Quand je vois le roman d’aujourd’hui, ce n’est pas un regret. Le roman en général et surtout roman le français me tombe souvent des mains ! Quand vous voyez les centaines de roman à chaque rentrée…J’avais lu une critique sympathique du dernier Goncourt et j’ai été finalement fort déçu de lire Trois femmes puissantes. Mes modèles romanesques, ce sont Albert Camus, Julien Gracq et toute cette génération-là. Julien Gracq est le grand romancier que je place au-dessus de tous. Écrire de l’histoire de l’art, c’est plus de la technique, du savoir et de la connaissance mais c’est très agréable à faire aussi. J’ai écrit un livre sur Brueghel avec l’aide de ma femme chez Flammarion et j’ai eu le même plaisir à l’écrire que si j’avais écrit un roman.

« Dans la vie d’une écrivain, c’est souvent les amitiés qui comptent »
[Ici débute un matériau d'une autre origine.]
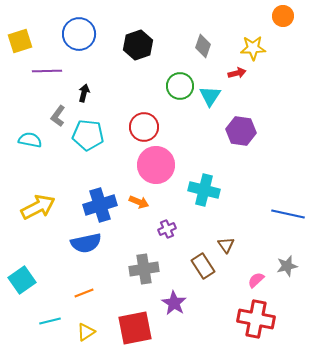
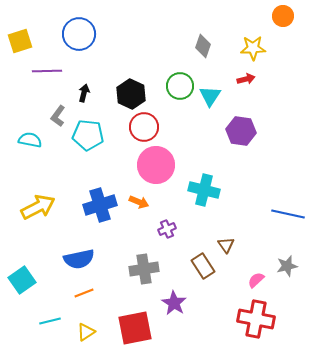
black hexagon: moved 7 px left, 49 px down; rotated 16 degrees counterclockwise
red arrow: moved 9 px right, 6 px down
blue semicircle: moved 7 px left, 16 px down
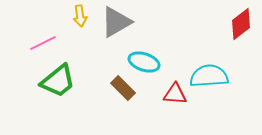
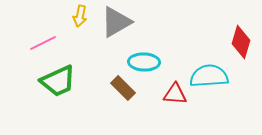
yellow arrow: rotated 20 degrees clockwise
red diamond: moved 18 px down; rotated 36 degrees counterclockwise
cyan ellipse: rotated 16 degrees counterclockwise
green trapezoid: rotated 15 degrees clockwise
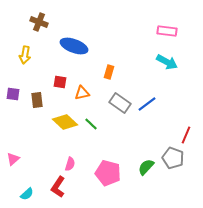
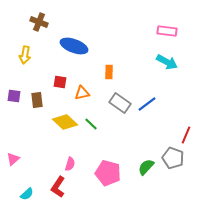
orange rectangle: rotated 16 degrees counterclockwise
purple square: moved 1 px right, 2 px down
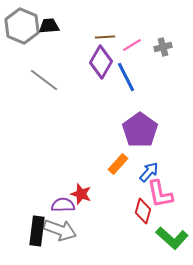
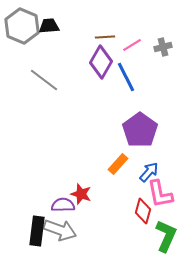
green L-shape: moved 6 px left, 2 px up; rotated 108 degrees counterclockwise
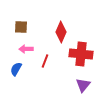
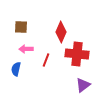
red cross: moved 4 px left
red line: moved 1 px right, 1 px up
blue semicircle: rotated 16 degrees counterclockwise
purple triangle: rotated 14 degrees clockwise
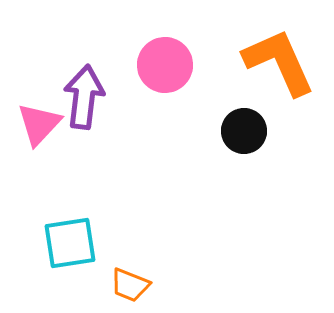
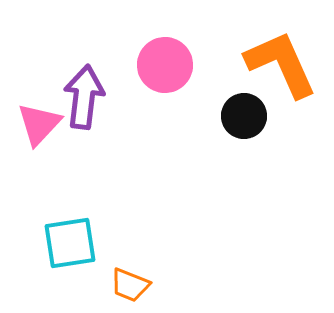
orange L-shape: moved 2 px right, 2 px down
black circle: moved 15 px up
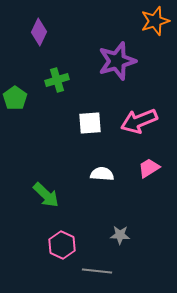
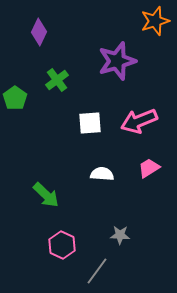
green cross: rotated 20 degrees counterclockwise
gray line: rotated 60 degrees counterclockwise
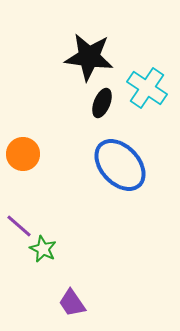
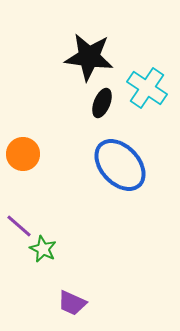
purple trapezoid: rotated 32 degrees counterclockwise
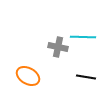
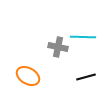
black line: rotated 24 degrees counterclockwise
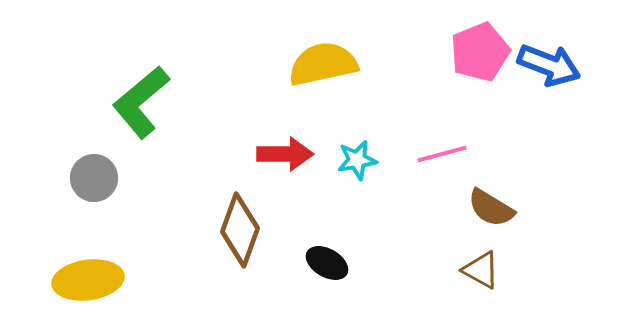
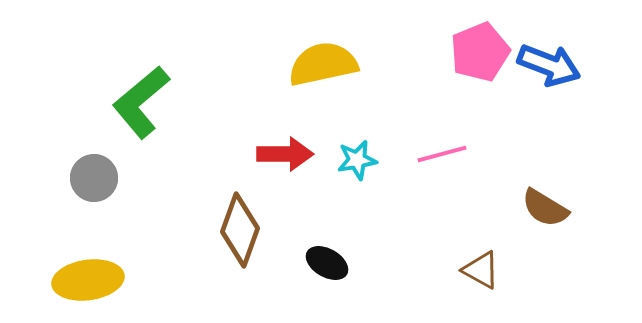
brown semicircle: moved 54 px right
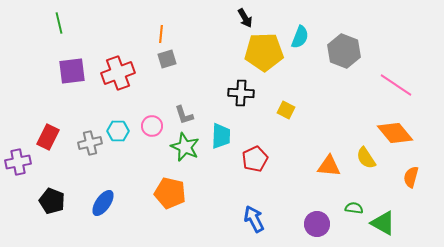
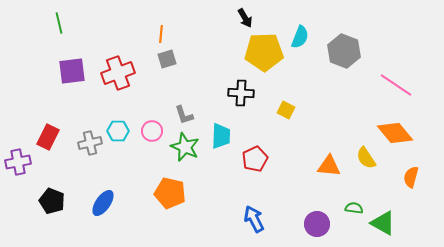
pink circle: moved 5 px down
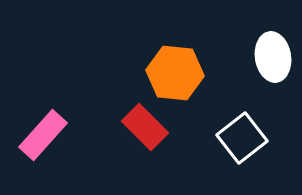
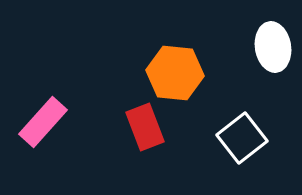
white ellipse: moved 10 px up
red rectangle: rotated 24 degrees clockwise
pink rectangle: moved 13 px up
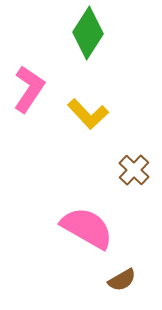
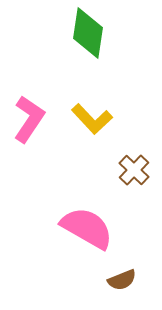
green diamond: rotated 24 degrees counterclockwise
pink L-shape: moved 30 px down
yellow L-shape: moved 4 px right, 5 px down
brown semicircle: rotated 8 degrees clockwise
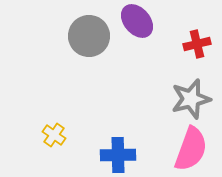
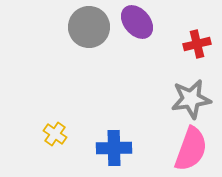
purple ellipse: moved 1 px down
gray circle: moved 9 px up
gray star: rotated 6 degrees clockwise
yellow cross: moved 1 px right, 1 px up
blue cross: moved 4 px left, 7 px up
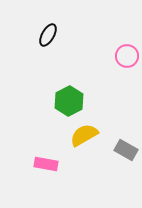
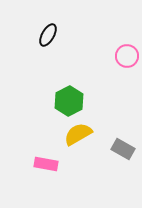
yellow semicircle: moved 6 px left, 1 px up
gray rectangle: moved 3 px left, 1 px up
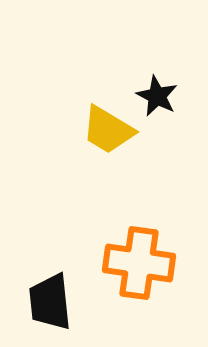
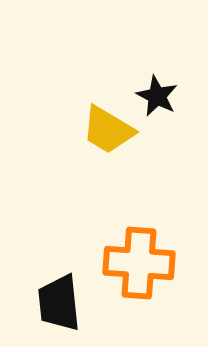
orange cross: rotated 4 degrees counterclockwise
black trapezoid: moved 9 px right, 1 px down
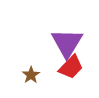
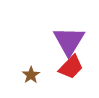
purple triangle: moved 2 px right, 2 px up
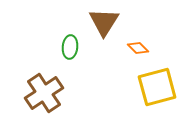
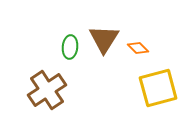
brown triangle: moved 17 px down
yellow square: moved 1 px right, 1 px down
brown cross: moved 3 px right, 3 px up
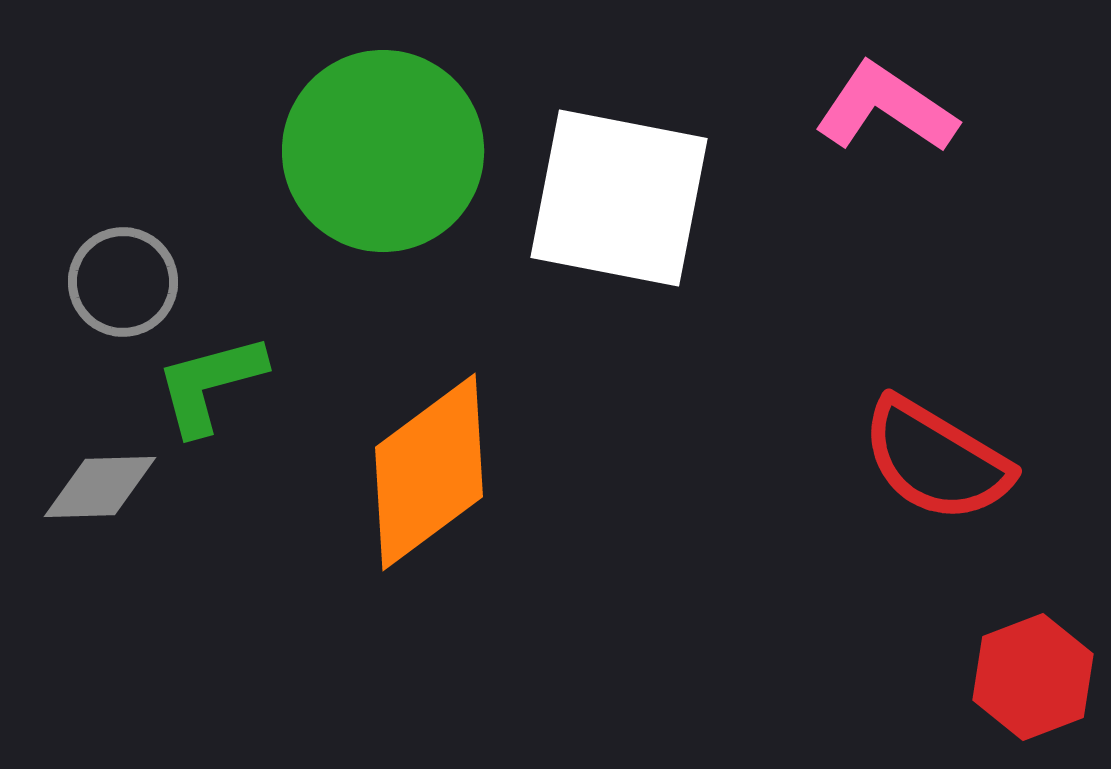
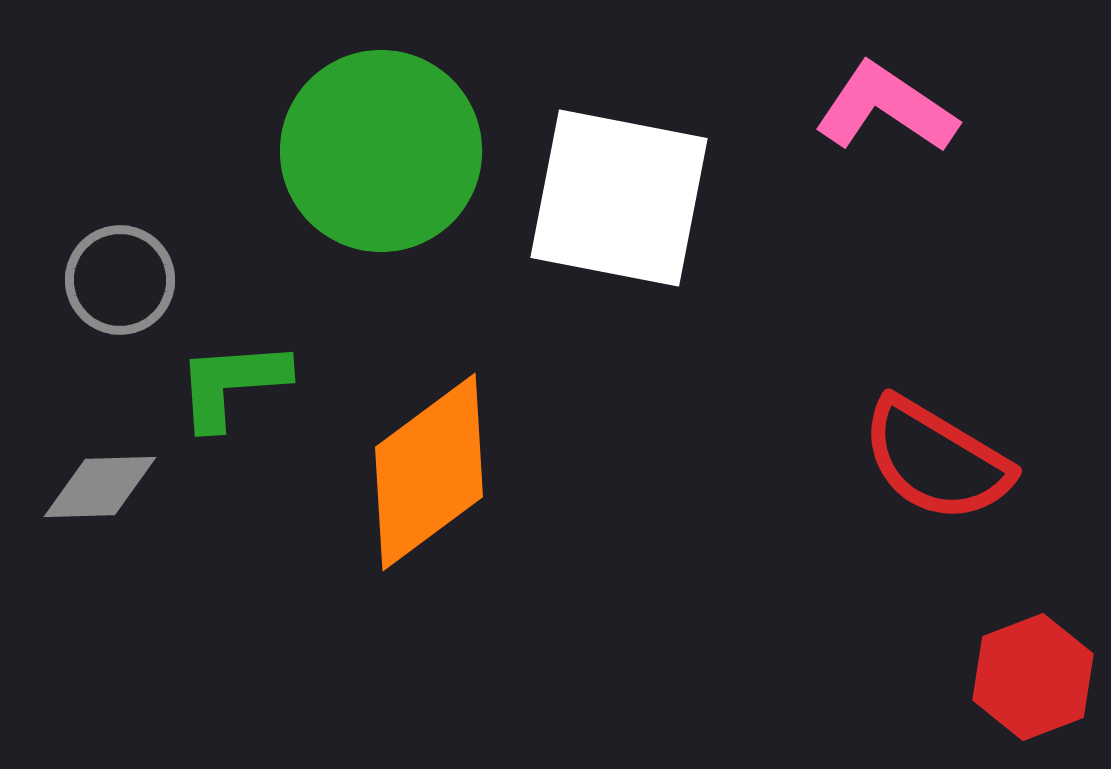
green circle: moved 2 px left
gray circle: moved 3 px left, 2 px up
green L-shape: moved 22 px right; rotated 11 degrees clockwise
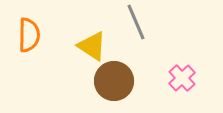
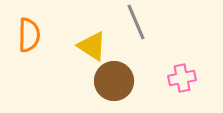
pink cross: rotated 32 degrees clockwise
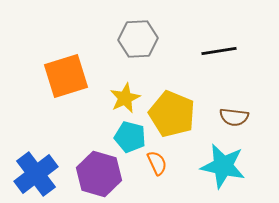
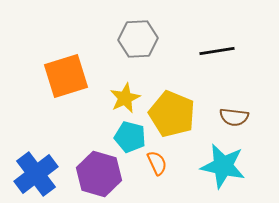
black line: moved 2 px left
Dans vos débuts de prosateur, vous avez été encouragé par Colette Lambrichs et Alain Bosquet.
Colette Lambrichs a été mon étudiante à l’université de Bruxelles. C’est à Alain Bosquet que j’avais remis mon premier recueil de nouvelles. Il les a aimées et prises sous son aile protectrice. Il les a portées chez Colette où j’ai publié mes cinq recueils. Elle a ensuite repris ces nouvelles sous forme d’un seul volume en même temps que les poèmes. Je crois que dans la vie d’un écrivain, c’est souvent les amitiés qui comptent, comme dans toute vie d’ailleurs. J’ai connu Alain bosquet au lendemain de la guerre. Un jour, je lui ai envoyé quelque chose, il l’a aimé et il l’a pris en main… Il a fait ça pour Jacques Izoard aussi, de façon remarquable.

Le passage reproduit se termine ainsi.